Analytics, Big Data, Business Intelligence, Data Science, Hadoop

Cutting Through Big Data Complexity with Spark-as-a-Service

As we discussed in an earlier blog, “Spark and Hadoop: Friends not Foes,” IBM announced back in June that it would make massive investments in Spark-related technologies. Now, Big Blue is moving forward with that commitment by making IBM Analytics available on Spark.

Welcome to the party, IBM.

Altiscale’s customers have been using Spark as a part of our Big Data platform since our initial launch of the Altiscale Data Cloud in February 2014. Based on our extensive Spark as a Service experience, we predicted that interest in its quick in-memory processing speed would continue to heat up as more and more organizations look to rapidly process large volumes of data. As announcements like IBM’s demonstrate, that prediction is clearly coming to pass.

Spark: Neither Quick Nor Easy

Our experience has also shown us that, for most organizations, getting started with Spark is neither quick nor easy. The reality is that running Spark is resource-intensive, with complex challenges that only increase as data volumes expand. Adding to the complexity (and potential confusion) is the fact that Spark is not purely a standalone solution or an alternative to Hadoop as some recent media headlines might have us believe. It runs great on top of Hadoop as one option among several processing frameworks (e.g., MapReduce, Spark, and Tez).

Cutting Through Complexity and Confusion with Spark-as-a-Service

At Altiscale, we’re cutting through the complexity and confusion surrounding Spark and how best to “do” Big Data with our recent release of the Altiscale Data Cloud 4.0. This latest version of our Big Data platform includes an expanded Spark-as-a-Service offering with full operational support, Hadoop YARN for resource management, and a complete data science workbench. The Altiscale Data Cloud delivers the best, production-ready Big Data solutions so that all of our customers’ jobs can get done—not just those appropriate for Spark.

We Leave No One Behind

As a cloud provider, Altiscale is also able to address the challenges created by the rapid evolution of Spark. So that organizations can absorb changes at their own pace, we’re uniquely offering full support for all major recent Apache Spark versions (1.5.0, 1.4.1, 1.3.1). This provides not only access to Spark’s latest features and performance improvements, but also the ability to run prior versions as needed for already-built analytical applications or data analysis.

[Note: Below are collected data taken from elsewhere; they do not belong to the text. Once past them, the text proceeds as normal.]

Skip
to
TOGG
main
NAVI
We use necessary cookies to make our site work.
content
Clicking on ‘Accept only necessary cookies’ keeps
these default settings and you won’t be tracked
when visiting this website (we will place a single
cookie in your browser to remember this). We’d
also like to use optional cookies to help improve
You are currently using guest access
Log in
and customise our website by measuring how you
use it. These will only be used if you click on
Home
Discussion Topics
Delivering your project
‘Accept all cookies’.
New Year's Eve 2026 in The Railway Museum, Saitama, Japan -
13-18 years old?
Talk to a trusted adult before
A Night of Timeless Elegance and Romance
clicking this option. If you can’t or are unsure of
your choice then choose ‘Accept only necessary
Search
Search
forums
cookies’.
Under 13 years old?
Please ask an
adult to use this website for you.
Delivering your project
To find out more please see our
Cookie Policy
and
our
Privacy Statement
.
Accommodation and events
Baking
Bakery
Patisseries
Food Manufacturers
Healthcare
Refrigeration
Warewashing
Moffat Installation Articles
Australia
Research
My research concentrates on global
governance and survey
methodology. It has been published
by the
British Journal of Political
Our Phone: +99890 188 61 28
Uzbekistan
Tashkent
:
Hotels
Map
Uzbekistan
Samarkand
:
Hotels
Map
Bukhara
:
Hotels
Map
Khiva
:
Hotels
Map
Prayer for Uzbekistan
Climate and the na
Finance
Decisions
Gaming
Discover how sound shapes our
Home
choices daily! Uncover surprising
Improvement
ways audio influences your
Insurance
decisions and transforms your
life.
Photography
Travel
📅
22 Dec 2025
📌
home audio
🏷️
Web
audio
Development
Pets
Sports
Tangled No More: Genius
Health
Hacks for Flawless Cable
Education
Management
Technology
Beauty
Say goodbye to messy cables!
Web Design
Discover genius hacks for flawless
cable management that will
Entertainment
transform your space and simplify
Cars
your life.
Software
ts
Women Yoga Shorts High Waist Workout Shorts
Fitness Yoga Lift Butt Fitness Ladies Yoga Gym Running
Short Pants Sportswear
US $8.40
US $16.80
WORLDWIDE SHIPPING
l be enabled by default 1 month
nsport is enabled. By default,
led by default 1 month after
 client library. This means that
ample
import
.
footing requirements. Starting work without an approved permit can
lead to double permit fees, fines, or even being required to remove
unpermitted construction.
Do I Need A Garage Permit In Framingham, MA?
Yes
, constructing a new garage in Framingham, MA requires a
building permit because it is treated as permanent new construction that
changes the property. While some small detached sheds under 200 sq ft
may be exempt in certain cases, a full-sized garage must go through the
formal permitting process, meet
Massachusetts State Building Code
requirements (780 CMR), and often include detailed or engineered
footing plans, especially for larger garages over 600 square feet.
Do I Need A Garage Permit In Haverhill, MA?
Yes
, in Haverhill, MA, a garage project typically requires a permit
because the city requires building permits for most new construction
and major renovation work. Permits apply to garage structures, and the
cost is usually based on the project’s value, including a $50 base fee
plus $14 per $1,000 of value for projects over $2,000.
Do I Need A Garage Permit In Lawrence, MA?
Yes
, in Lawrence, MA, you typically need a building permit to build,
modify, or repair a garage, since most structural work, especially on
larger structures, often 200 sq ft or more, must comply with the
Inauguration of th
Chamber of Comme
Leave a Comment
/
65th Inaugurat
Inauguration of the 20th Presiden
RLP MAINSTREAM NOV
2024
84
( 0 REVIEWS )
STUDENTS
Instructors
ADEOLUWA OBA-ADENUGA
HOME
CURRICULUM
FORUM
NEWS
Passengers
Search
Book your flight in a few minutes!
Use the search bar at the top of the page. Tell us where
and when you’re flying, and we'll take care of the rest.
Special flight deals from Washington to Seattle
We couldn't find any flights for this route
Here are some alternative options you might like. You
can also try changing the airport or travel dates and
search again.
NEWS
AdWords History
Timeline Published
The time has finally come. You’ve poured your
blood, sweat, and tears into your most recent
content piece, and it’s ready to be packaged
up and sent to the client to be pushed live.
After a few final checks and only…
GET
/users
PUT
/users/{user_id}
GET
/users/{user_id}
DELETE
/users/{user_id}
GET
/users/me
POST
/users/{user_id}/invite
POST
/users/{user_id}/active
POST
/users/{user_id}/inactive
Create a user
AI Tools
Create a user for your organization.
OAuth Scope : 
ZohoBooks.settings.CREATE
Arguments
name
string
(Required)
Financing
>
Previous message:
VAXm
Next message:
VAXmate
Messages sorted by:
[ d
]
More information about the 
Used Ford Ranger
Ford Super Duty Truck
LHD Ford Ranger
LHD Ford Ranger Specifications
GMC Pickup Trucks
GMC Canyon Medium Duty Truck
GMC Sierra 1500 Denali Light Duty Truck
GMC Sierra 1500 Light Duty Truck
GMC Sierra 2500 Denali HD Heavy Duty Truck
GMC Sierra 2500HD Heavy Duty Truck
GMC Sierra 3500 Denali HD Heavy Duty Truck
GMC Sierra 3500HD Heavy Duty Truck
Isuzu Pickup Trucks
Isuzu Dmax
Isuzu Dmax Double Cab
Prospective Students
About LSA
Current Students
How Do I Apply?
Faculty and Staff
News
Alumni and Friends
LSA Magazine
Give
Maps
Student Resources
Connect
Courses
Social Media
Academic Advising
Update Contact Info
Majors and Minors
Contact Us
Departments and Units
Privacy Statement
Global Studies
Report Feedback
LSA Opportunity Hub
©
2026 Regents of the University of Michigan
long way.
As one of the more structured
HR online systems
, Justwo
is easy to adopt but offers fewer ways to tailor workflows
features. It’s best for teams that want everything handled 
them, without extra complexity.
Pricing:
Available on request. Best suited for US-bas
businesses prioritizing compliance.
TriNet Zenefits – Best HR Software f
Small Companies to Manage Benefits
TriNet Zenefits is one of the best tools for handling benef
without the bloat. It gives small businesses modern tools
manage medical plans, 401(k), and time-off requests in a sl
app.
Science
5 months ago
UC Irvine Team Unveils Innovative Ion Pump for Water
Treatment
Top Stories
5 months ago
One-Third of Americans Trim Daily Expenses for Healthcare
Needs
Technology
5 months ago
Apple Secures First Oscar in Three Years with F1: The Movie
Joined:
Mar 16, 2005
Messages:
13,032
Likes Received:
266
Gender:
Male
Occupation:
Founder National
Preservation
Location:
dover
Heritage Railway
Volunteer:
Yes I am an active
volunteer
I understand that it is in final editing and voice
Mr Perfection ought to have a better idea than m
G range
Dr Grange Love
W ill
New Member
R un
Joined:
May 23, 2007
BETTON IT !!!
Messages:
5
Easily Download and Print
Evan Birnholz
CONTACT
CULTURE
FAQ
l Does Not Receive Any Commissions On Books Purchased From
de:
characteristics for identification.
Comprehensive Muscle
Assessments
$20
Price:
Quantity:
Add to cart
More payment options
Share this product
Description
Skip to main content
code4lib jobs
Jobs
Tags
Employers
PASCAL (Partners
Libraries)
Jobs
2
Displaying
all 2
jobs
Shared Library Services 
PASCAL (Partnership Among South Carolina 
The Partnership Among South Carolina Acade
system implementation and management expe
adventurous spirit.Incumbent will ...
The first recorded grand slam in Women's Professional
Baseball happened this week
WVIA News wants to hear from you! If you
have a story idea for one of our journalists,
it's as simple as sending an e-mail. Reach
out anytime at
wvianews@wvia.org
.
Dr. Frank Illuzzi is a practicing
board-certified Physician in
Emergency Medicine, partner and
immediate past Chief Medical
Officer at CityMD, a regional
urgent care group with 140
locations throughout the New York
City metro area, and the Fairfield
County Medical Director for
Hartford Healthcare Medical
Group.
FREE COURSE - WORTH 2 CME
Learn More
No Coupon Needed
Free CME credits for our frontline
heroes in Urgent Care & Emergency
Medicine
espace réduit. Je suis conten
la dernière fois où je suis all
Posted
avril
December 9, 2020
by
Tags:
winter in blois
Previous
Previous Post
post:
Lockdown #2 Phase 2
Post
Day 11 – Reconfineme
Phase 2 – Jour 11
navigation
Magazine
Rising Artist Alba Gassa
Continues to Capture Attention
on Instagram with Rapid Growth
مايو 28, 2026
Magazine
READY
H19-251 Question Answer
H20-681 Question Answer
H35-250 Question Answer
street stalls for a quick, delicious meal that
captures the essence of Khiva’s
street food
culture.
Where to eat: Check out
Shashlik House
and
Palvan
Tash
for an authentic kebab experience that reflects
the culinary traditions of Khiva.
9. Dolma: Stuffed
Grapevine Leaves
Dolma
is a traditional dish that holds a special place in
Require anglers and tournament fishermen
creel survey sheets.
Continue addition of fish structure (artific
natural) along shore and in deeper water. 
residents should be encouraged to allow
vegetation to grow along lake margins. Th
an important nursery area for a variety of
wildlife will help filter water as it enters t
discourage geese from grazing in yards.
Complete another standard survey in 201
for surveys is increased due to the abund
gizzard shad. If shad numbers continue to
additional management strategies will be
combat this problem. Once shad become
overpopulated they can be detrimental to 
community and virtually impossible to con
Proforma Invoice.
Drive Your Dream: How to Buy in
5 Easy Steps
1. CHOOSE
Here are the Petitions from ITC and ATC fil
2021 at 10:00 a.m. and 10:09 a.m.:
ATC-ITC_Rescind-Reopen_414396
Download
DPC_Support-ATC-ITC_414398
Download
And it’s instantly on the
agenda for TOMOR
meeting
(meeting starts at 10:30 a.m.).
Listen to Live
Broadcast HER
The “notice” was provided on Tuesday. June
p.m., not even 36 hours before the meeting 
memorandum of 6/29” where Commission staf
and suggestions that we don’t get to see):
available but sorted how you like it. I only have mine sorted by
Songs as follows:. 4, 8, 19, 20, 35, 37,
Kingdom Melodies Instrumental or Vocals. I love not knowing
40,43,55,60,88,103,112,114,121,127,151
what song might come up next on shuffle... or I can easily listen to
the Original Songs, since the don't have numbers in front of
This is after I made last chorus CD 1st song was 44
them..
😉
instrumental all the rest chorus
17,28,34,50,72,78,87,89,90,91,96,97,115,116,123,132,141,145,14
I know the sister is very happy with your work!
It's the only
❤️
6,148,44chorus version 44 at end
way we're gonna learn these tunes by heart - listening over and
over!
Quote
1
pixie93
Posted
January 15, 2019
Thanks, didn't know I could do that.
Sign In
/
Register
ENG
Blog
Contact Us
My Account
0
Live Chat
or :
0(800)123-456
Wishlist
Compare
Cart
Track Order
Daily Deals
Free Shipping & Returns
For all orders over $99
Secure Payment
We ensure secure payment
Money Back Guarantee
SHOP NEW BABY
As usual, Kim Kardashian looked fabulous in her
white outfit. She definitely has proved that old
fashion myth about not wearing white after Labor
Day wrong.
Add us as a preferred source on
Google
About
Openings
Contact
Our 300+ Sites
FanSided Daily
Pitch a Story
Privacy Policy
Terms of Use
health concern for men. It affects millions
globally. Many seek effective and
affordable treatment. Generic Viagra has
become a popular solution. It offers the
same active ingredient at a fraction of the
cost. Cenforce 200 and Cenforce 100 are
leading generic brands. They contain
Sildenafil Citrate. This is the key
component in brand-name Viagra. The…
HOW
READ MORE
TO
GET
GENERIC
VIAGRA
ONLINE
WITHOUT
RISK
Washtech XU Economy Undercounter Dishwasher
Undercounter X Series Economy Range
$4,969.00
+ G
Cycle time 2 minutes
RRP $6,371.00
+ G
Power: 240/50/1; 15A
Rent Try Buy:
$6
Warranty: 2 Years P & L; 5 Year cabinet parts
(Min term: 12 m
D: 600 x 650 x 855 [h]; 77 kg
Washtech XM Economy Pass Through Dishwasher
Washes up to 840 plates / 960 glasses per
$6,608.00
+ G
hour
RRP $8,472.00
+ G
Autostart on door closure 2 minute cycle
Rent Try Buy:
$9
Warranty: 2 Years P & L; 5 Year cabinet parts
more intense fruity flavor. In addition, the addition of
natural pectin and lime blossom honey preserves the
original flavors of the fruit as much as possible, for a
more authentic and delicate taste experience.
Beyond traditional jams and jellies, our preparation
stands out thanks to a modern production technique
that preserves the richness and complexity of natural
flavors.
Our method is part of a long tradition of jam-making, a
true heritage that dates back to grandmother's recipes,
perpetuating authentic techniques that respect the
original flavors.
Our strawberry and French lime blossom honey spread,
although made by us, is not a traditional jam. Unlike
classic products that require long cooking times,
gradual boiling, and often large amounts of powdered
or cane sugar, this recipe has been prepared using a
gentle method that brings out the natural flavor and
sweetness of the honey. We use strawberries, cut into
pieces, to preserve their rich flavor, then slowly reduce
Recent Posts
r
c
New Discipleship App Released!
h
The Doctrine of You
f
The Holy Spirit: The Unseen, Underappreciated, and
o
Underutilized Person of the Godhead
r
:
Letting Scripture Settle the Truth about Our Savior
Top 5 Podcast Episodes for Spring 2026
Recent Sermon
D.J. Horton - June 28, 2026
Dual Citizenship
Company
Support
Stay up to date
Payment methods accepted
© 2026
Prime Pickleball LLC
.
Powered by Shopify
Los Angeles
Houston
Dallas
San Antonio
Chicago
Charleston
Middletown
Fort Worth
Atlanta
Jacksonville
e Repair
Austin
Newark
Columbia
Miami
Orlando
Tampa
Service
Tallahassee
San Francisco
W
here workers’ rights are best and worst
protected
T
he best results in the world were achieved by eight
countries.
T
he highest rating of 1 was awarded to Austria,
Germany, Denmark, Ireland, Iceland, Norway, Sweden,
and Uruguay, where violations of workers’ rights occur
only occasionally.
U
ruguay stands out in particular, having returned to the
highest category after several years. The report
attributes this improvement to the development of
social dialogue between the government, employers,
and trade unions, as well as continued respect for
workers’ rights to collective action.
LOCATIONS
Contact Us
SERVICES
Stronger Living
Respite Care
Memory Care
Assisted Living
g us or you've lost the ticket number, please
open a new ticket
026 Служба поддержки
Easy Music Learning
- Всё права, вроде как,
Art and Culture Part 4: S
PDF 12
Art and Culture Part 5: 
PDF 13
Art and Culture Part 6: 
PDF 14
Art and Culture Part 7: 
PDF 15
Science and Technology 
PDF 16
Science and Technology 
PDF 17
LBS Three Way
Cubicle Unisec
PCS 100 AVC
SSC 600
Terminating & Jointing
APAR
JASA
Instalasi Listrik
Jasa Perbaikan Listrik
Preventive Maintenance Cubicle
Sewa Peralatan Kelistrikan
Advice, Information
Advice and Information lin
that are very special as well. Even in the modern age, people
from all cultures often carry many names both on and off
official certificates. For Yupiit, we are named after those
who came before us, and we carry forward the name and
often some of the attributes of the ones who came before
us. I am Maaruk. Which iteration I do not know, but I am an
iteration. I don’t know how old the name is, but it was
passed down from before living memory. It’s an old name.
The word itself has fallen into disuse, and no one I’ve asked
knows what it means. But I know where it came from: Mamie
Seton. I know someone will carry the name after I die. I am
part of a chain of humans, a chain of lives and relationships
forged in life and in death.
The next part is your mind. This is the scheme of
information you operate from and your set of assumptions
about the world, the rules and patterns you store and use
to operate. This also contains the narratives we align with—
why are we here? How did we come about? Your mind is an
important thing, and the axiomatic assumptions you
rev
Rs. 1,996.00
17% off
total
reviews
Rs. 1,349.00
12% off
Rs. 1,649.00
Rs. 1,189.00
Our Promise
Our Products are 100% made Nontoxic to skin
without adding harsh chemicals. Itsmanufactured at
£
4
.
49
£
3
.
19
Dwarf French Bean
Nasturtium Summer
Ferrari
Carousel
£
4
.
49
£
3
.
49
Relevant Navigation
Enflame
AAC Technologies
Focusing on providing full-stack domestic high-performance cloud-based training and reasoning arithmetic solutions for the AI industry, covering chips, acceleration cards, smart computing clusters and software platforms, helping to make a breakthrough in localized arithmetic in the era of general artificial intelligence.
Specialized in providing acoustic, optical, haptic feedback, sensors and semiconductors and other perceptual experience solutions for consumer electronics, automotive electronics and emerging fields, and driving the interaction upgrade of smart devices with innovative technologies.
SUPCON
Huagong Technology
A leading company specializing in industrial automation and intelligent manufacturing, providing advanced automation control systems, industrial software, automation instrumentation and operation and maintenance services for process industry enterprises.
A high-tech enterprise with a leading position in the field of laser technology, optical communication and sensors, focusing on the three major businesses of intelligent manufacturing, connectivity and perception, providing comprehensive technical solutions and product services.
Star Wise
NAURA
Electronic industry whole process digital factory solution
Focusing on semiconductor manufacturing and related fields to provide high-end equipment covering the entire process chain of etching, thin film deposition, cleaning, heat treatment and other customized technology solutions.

A Secure Solution with In-House Certifications

And let’s not forget the importance of solution security. Customers of huge vendors have to hope that those vendors’ own myriad vendors and subcontractors are compliant with security requirements. Altiscale’s customers, on the other hand, can be certain that our security compliance is valid and up-to-date. The Altiscale Data Cloud provides enterprise-class security with automatic Kerberos authentication, SOC 2 certification, and compliance with the requirements of the Payment Card Industry Data Security Standard (PCI DSS)and Health Insurance Portability and Accountability Act (HIPAA). We have the in-house certifications to prove it.

For companies like IBM that want to increase the appeal of their analytics offerings, jumping on the Spark bandwagon is an obvious choice. What’s also obvious is that organizations are better off with a comprehensive Spark-as-a-Service offering backed by a team of Spark experts. At Altiscale, we understand how Spark fits into the Big Data big picture, and we’re here to make sure our customers quickly and easily make the most of its benefits.